[Working data]:
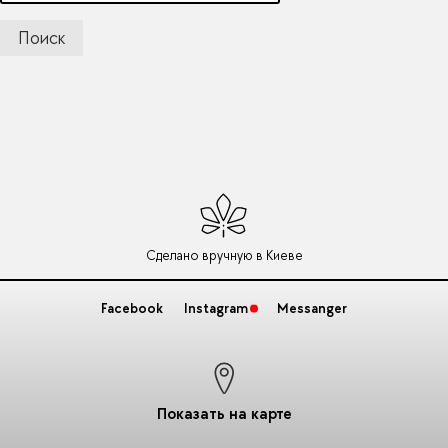
Сделано вручную в Киеве
Facebook
Instagram
Messanger
Показать на карте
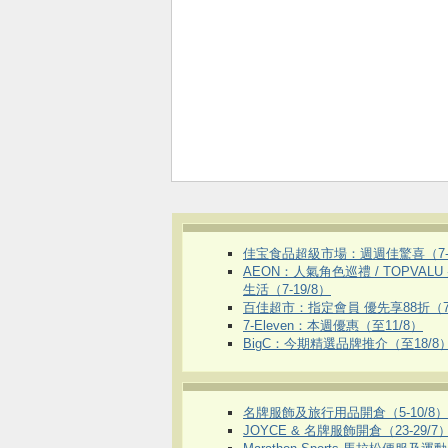
佳宝食品超級市場：週週佳驚喜（7-1
AEON：人氣角色巡禮 / TOPVALU
生活（7-19/8）
百佳超市：指定會員 優先享88折（7
7-Eleven：本週優惠（至11/8）
BigC：今期精選品牌推介（至18/8
名牌服飾及旅行用品開倉（5-10/8）
JOYCE & 名牌服飾開倉（23-29/7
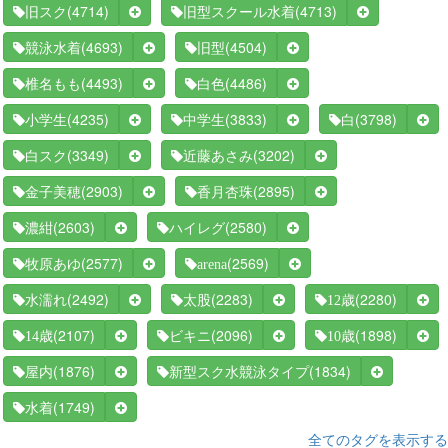
(4714)
(4713)
旧スク
旧型スクール水着
(4693)
(4504)
競泳水着
旧型
(4493)
(4486)
椎名もも
白色
(4235)
(3833)
(3798)
小学生
中学生
白
(3349)
(3202)
白スク
近藤あさみ
(2903)
(2895)
金子美穂
香月杏珠
(2603)
(2580)
濃紺
ハイレグ
(2577)
(2569)
牧原あゆ
arena
(2492)
(2283)
(2280)
水濡れ
太股
12歳
(2107)
(2096)
(1898)
14歳
ビキニ
10歳
(1876)
(1834)
屋内
新型スク水競泳タイプ
(1749)
水着
全てのタグを表示する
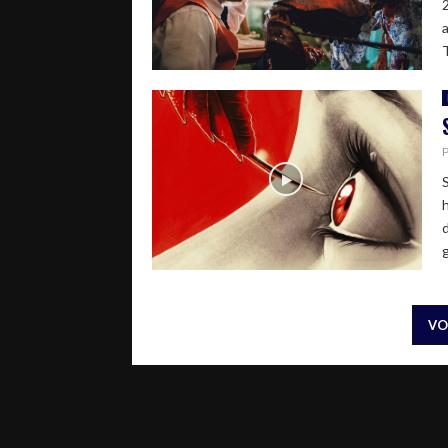
T
g
VO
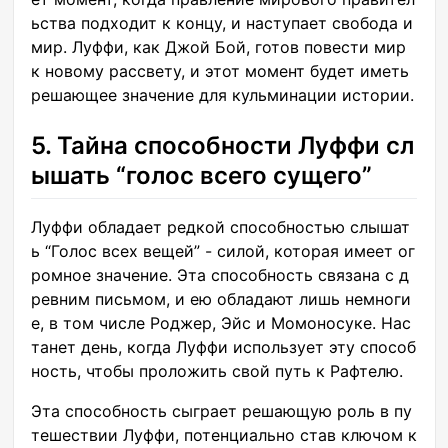
ьства подходит к концу, и наступает свобода и
мир. Луффи, как Джой Бой, готов повести мир
к новому рассвету, и этот момент будет иметь
решающее значение для кульминации истории.
5. Тайна способности Луффи сл
ышать “голос всего сущего”
Луффи обладает редкой способностью слышат
ь “Голос всех вещей” - силой, которая имеет ог
ромное значение. Эта способность связана с д
ревним письмом, и ею обладают лишь немноги
е, в том числе Роджер, Эйс и Момоносуке. Нас
танет день, когда Луффи использует эту способ
ность, чтобы проложить свой путь к Рафтелю.
Эта способность сыграет решающую роль в пу
тешествии Луффи, потенциально став ключом к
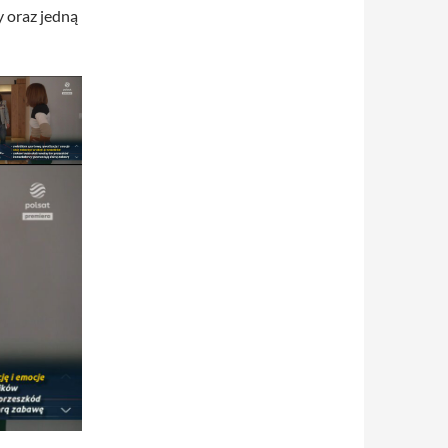
y oraz jedną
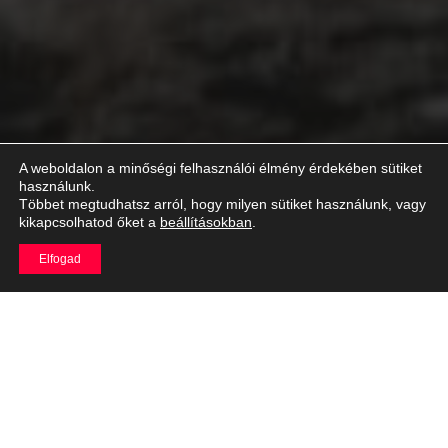
A weboldalon a minőségi felhasználói élmény érdekében sütiket
használunk.
Többet megtudhatsz arról, hogy milyen sütiket használunk, vagy
kikapcsolhatod őket a
beállításokban
.
Elfogad
A járművek közlekedési tulajdonságainak megértéséhez
elengedhetetlen a tapadási kör fogalmának ismerete. Ez a
jelenség magyarázza meg, hogyan viselkednek a gumiabroncsok
a különböző útfelületeken és kanyarodási helyzetekben.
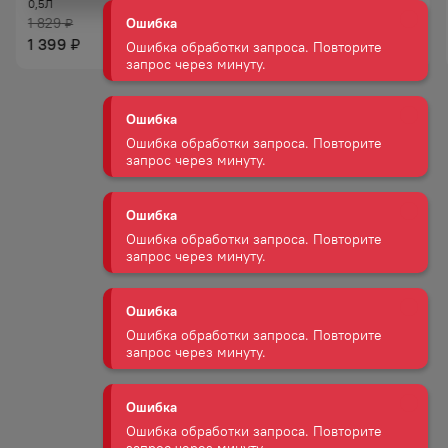
Ошибка обработки запроса. Повторите
0,5Л
запрос через минуту.
1 829
₽
1 775
₽
1 399
₽
Ошибка
Ошибка обработки запроса. Повторите
запрос через минуту.
Ошибка
Ошибка обработки запроса. Повторите
запрос через минуту.
Ошибка
Ошибка обработки запроса. Повторите
запрос через минуту.
Ошибка
Ошибка обработки запроса. Повторите
запрос через минуту.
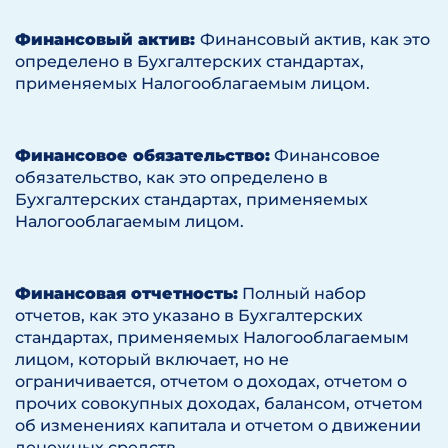
Финансовый актив:
Финансовый актив, как это
определено в Бухгалтерских стандартах,
применяемых Налогооблагаемым лицом.
Финансовое обязательство:
Финансовое
обязательство, как это определено в
Бухгалтерских стандартах, применяемых
Налогооблагаемым лицом.
Финансовая отчетность:
Полный набор
отчетов, как это указано в Бухгалтерских
стандартах, применяемых Налогооблагаемым
лицом, который включает, но не
ограничивается, отчетом о доходах, отчетом о
прочих совокупных доходах, балансом, отчетом
об изменениях капитала и отчетом о движении
денежных средств.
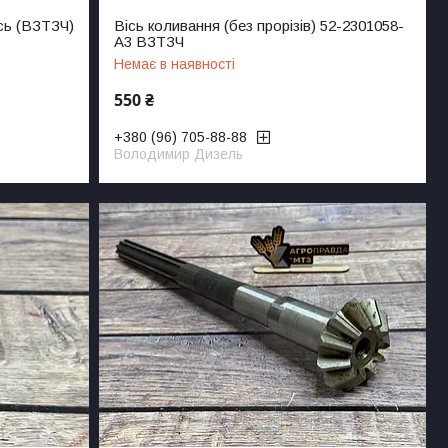
сь (ВЗТЗЧ)
Вісь коливання (без прорізів) 52-2301058-
А3 ВЗТЗЧ
Немає в наявності
550 ₴
+380 (96) 705-88-88
Володимир Дизель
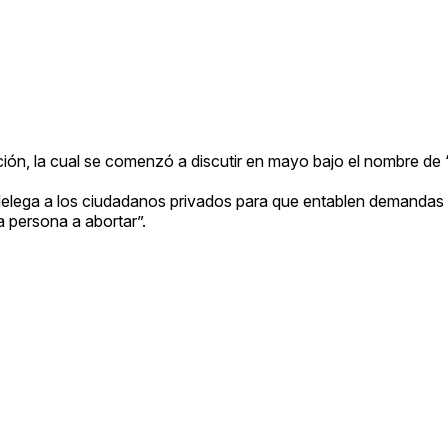
ción, la cual se comenzó a discutir en mayo bajo el nombre de
elega a los ciudadanos privados para que entablen demandas
 persona a abortar”.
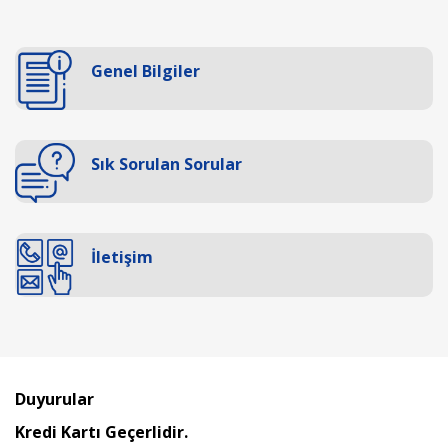
Genel Bilgiler
Sık Sorulan Sorular
İletişim
Duyurular
Kredi Kartı Geçerlidir.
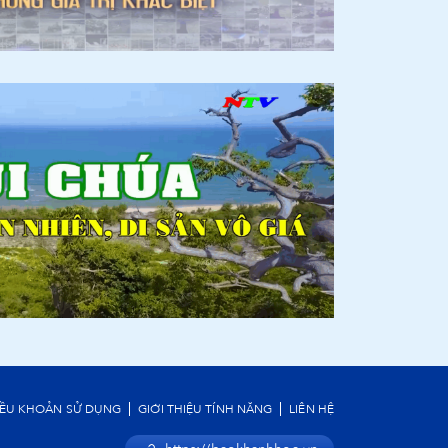
IỀU KHOẢN SỬ DỤNG
GIỚI THIỆU TÍNH NĂNG
LIÊN HỆ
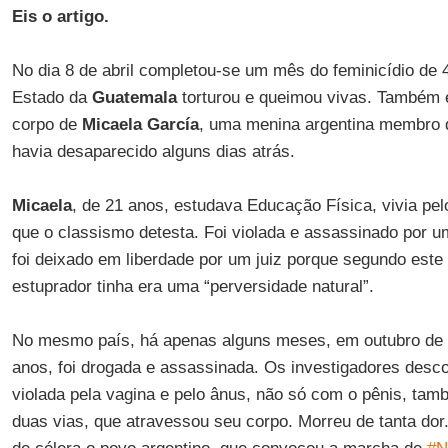
Eis o artigo.
No dia 8 de abril completou-se um mês do feminicídio de 
Estado da
Guatemala
torturou e queimou vivas. Também e
corpo de
Micaela García
, uma menina argentina membro 
havia desaparecido alguns dias atrás.
Micaela
, de 21 anos, estudava Educação Física, vivia pel
que o classismo detesta. Foi violada e assassinado por u
foi deixado em liberdade por um juiz porque segundo este 
estuprador tinha era uma “perversidade natural”.
No mesmo país, há apenas alguns meses, em outubro de
anos, foi drogada e assassinada. Os investigadores desco
violada pela vagina e pelo ânus, não só com o pênis, ta
duas vias, que atravessou seu corpo. Morreu de tanta dor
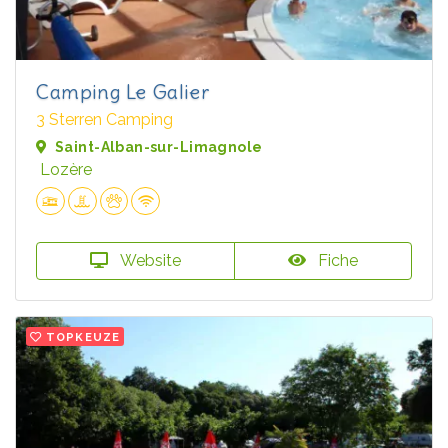
Camping Le Galier
3 Sterren Camping
Saint-Alban-sur-Limagnole
Lozère
Website
Fiche
TOPKEUZE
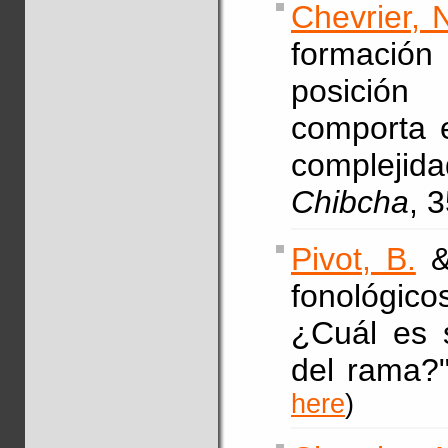
Chevrier, 
formació
posición
comporta e
complejid
Chibcha
, 
Pivot, B.
fonológico
¿Cuál es s
del rama?
here
)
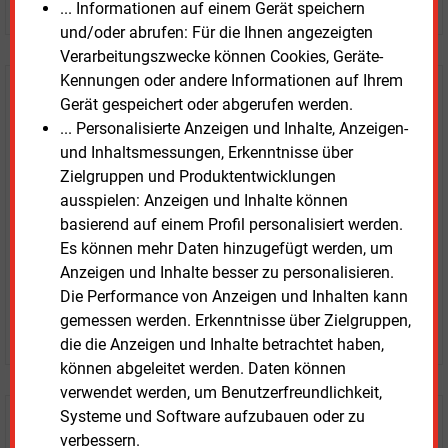
... Informationen auf einem Gerät speichern
und/oder abrufen: Für die Ihnen angezeigten
Verarbeitungszwecke können Cookies, Geräte-
Kennungen oder andere Informationen auf Ihrem
E&M
Testen Sie
kostenlos und
Gerät gespeichert oder abgerufen werden.
unverbindlich
... Personalisierte Anzeigen und Inhalte, Anzeigen-
und Inhaltsmessungen, Erkenntnisse über
Zwei Wochen kostenfreier Zugang
Zielgruppen und Produktentwicklungen
Zugang auf stündlich aktualisierte Nachrichten mit
ausspielen: Anzeigen und Inhalte können
Prognose- und Marktdaten
basierend auf einem Profil personalisiert werden.
+ einmal täglich E&M daily
Es können mehr Daten hinzugefügt werden, um
+ zwei Ausgaben der Zeitung E&M
Anzeigen und Inhalte besser zu personalisieren.
ohne automatische Verlängerung
Die Performance von Anzeigen und Inhalten kann
gemessen werden. Erkenntnisse über Zielgruppen,
JETZT KOSTENLOS TESTEN
die die Anzeigen und Inhalte betrachtet haben,
können abgeleitet werden. Daten können
verwendet werden, um Benutzerfreundlichkeit,
Systeme und Software aufzubauen oder zu
Login für Kunden
verbessern.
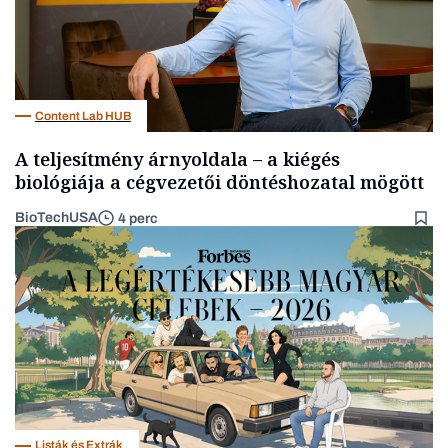
Content Lab HUB
A teljesítmény árnyoldala – a kiégés
biológiája a cégvezetői döntéshozatal mögött
BioTechUSA
4 perc
Listák és Extrák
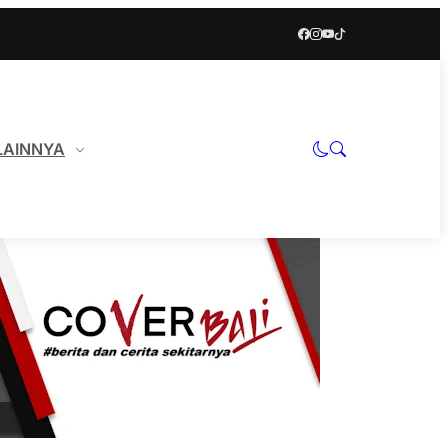
LAINNYA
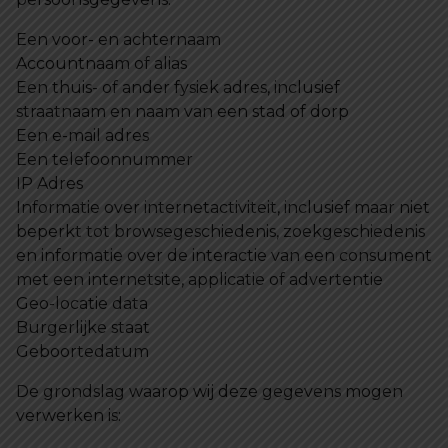
Een voor- en achternaam
Accountnaam of alias
Een thuis- of ander fysiek adres, inclusief
straatnaam en naam van een stad of dorp
Een e-mail adres
Een telefoonnummer
IP Adres
Informatie over internetactiviteit, inclusief maar niet
beperkt tot browsegeschiedenis, zoekgeschiedenis
en informatie over de interactie van een consument
met een internetsite, applicatie of advertentie
Geo-locatie data
Burgerlijke staat
Geboortedatum
De grondslag waarop wij deze gegevens mogen
verwerken is:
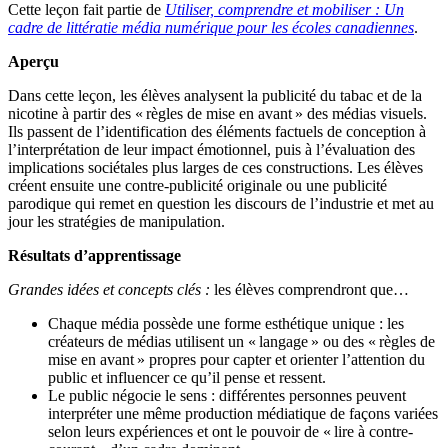
Cette leçon fait partie de
Utiliser, comprendre et mobiliser : Un
cadre de littératie média numérique pour les écoles canadiennes
.
Aperçu
Dans cette leçon, les élèves analysent la publicité du tabac et de la
nicotine à partir des « règles de mise en avant » des médias visuels.
Ils passent de l’identification des éléments factuels de conception à
l’interprétation de leur impact émotionnel, puis à l’évaluation des
implications sociétales plus larges de ces constructions. Les élèves
créent ensuite une contre-publicité originale ou une publicité
parodique qui remet en question les discours de l’industrie et met au
jour les stratégies de manipulation.
Résultats d’apprentissage
Grandes idées et concepts clés :
les élèves comprendront que…
Chaque média possède une forme esthétique unique : les
créateurs de médias utilisent un « langage » ou des « règles de
mise en avant » propres pour capter et orienter l’attention du
public et influencer ce qu’il pense et ressent.
Le public négocie le sens : différentes personnes peuvent
interpréter une même production médiatique de façons variées
selon leurs expériences et ont le pouvoir de « lire à contre-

[Problem requirements]: Could you return all of the entries above exactly, without any images?

[Task response]:
Сделано вручную в Киеве
Facebook
Instagram
Messanger
Показать на карте
佳宝食品超級市場：週週佳驚喜（7-1
AEON：人氣角色巡禮 / TOPVALU
生活（7-19/8）
百佳超市：指定會員 優先享88折（7
7-Eleven：本週優惠（至11/8）
BigC：今期精選品牌推介（至18/8
名牌服飾及旅行用品開倉（5-10/8）
JOYCE & 名牌服飾開倉（23-29/7
(4714)
(4713)
旧スク
旧型スクール水着
(4693)
(4504)
競泳水着
旧型
(4493)
(4486)
椎名もも
白色
(4235)
(3833)
(3798)
小学生
中学生
白
(3349)
(3202)
白スク
近藤あさみ
(2903)
(2895)
金子美穂
香月杏珠
(2603)
(2580)
濃紺
ハイレグ
(2577)
(2569)
牧原あゆ
arena
(2492)
(2283)
(2280)
水濡れ
太股
12歳
(2107)
(2096)
(1898)
14歳
ビキニ
10歳
(1876)
(1834)
屋内
新型スク水競泳タイプ
(1749)
水着
全てのタグを表示する
T
g
VO
ьства подходит к концу, и наступает свобода и
мир. Луффи, как Джой Бой, готов повести мир
к новому рассвету, и этот момент будет иметь
решающее значение для кульминации истории.
5. Тайна способности Луффи сл
ышать “голос всего сущего”
Луффи обладает редкой способностью слышат
ь “Голос всех вещей” - силой, которая имеет ог
ромное значение. Эта способность связана с д
ревним письмом, и ею обладают лишь немноги
е, в том числе Роджер, Эйс и Момоносуке. Нас
танет день, когда Луффи использует эту способ
ность, чтобы проложить свой путь к Рафтелю.
Эта способность сыграет решающую роль в пу
тешествии Луффи, потенциально став ключом к
y oraz jedną
A weboldalon a minőségi felhasználói élmény érdekében sütiket
használunk.
Többet megtudhatsz arról, hogy milyen sütiket használunk, vagy
kikapcsolhatod őket a
beállításokban
.
Elfogad
A járművek közlekedési tulajdonságainak megértéséhez
elengedhetetlen a tapadási kör fogalmának ismerete. Ez a
jelenség magyarázza meg, hogyan viselkednek a gumiabroncsok
a különböző útfelületeken és kanyarodási helyzetekben.
Ошибка обработки запроса. Повторите
0,5Л
запрос через минуту.
1 829
₽
1 775
₽
1 399
₽
Ошибка
Ошибка обработки запроса. Повторите
запрос через минуту.
Ошибка
Ошибка обработки запроса. Повторите
запрос через минуту.
Ошибка
Ошибка обработки запроса. Повторите
запрос через минуту.
Ошибка
Ошибка обработки запроса. Повторите
запрос через минуту.
Финансовый актив:
Финансовый актив, как это
определено в Бухгалтерских стандартах,
применяемых Налогооблагаемым лицом.
Финансовое обязательство:
Финансовое
обязательство, как это определено в
Бухгалтерских стандартах, применяемых
Налогооблагаемым лицом.
Финансовая отчетность:
Полный набор
отчетов, как это указано в Бухгалтерских
стандартах, применяемых Налогооблагаемым
лицом, который включает, но не
ограничивается, отчетом о доходах, отчетом о
прочих совокупных доходах, балансом, отчетом
об изменениях капитала и отчетом о движении
денежных средств.
сь (ВЗТЗЧ)
Вісь коливання (без прорізів) 52-2301058-
А3 ВЗТЗЧ
Немає в наявності
550 ₴
+380 (96) 705-88-88
Володимир Дизель
ción, la cual se comenzó a discutir en mayo bajo el nombre de
elega a los ciudadanos privados para que entablen demandas
 persona a abortar”.
Genel Bilgiler
Sık Sorulan Sorular
İletişim
Duyurular
Kredi Kartı Geçerlidir.
IỀU KHOẢN SỬ DỤNG
GIỚI THIỆU TÍNH NĂNG
LIÊN HỆ
Eis o artigo.
No dia 8 de abril completou-se um mês do feminicídio de 
Estado da
Guatemala
torturou e queimou vivas. Também e
corpo de
Micaela García
, uma menina argentina membro 
havia desaparecido alguns dias atrás.
Micaela
, de 21 anos, estudava Educação Física, vivia pel
que o classismo detesta. Foi violada e assassinado por u
foi deixado em liberdade por um juiz porque segundo este 
estuprador tinha era uma “perversidade natural”.
No mesmo país, há apenas alguns meses, em outubro de
anos, foi drogada e assassinada. Os investigadores desco
violada pela vagina e pelo ânus, não só com o pênis, ta
duas vias, que atravessou seu corpo. Morreu de tanta dor
Camping Le Galier
3 Sterren Camping
Saint-Alban-sur-Limagnole
Lozère
Website
Fiche
TOPKEUZE
Chevrier, 
formació
posición
comporta e
complejid
Chibcha
, 
Pivot, B.
fonológico
¿Cuál es s
del rama?
here
)
... Informationen auf einem Gerät speichern
und/oder abrufen: Für die Ihnen angezeigten
Verarbeitungszwecke können Cookies, Geräte-
Kennungen oder andere Informationen auf Ihrem
E&M
Testen Sie
kostenlos und
Gerät gespeichert oder abgerufen werden.
unverbindlich
... Personalisierte Anzeigen und Inhalte, Anzeigen-
und Inhaltsmessungen, Erkenntnisse über
Zwei Wochen kostenfreier Zugang
Zielgruppen und Produktentwicklungen
Zugang auf stündlich aktualisierte Nachrichten mit
ausspielen: Anzeigen und Inhalte können
Prognose- und Marktdaten
basierend auf einem Profil personalisiert werden.
+ einmal täglich E&M daily
Es können mehr Daten hinzugefügt werden, um
+ zwei Ausgaben der Zeitung E&M
Anzeigen und Inhalte besser zu personalisieren.
ohne automatische Verlängerung
Die Performance von Anzeigen und Inhalten kann
gemessen werden. Erkenntnisse über Zielgruppen,
JETZT KOSTENLOS TESTEN
die die Anzeigen und Inhalte betrachtet haben,
können abgeleitet werden. Daten können
verwendet werden, um Benutzerfreundlichkeit,
Systeme und Software aufzubauen oder zu
Login für Kunden
verbessern.
Content Lab HUB
A teljesítmény árnyoldala – a kiégés
biológiája a cégvezetői döntéshozatal mögött
BioTechUSA
4 perc
Listák és Extrák
LAINNYA
Een voor- en achternaam
Accountnaam of alias
Een thuis- of ander fysiek adres, inclusief
straatnaam en naam van een stad of dorp
Een e-mail adres
Een telefoonnummer
IP Adres
Informatie over internetactiviteit, inclusief maar niet
beperkt tot browsegeschiedenis, zoekgeschiedenis
en informatie over de interactie van een consument
met een internetsite, applicatie of advertentie
Geo-locatie data
Burgerlijke staat
Geboortedatum
De grondslag waarop wij deze gegevens mogen
verwerken is:
Cette leçon fait partie de
Utiliser, comprendre et mobiliser : Un
cadre de littératie média numérique pour les écoles canadiennes
.
Aperçu
Dans cette leçon, les élèves analysent la publicité du tabac et de la
nicotine à partir des « règles de mise en avant » des médias visuels.
Ils passent de l’identification des éléments factuels de conception à
l’interprétation de leur impact émotionnel, puis à l’évaluation des
implications sociétales plus larges de ces constructions. Les élèves
créent ensuite une contre-publicité originale ou une publicité
parodique qui remet en question les discours de l’industrie et met au
jour les stratégies de manipulation.
Résultats d’apprentissage
Grandes idées et concepts clés :
les élèves comprendront que…
Chaque média possède une forme esthétique unique : les
créateurs de médias utilisent un « langage » ou des « règles de
mise en avant » propres pour capter et orienter l’attention du
public et influencer ce qu’il pense et ressent.
Le public négocie le sens : différentes personnes peuvent
interpréter une même production médiatique de façons variées
selon leurs expériences et ont le pouvoir de « lire à contre-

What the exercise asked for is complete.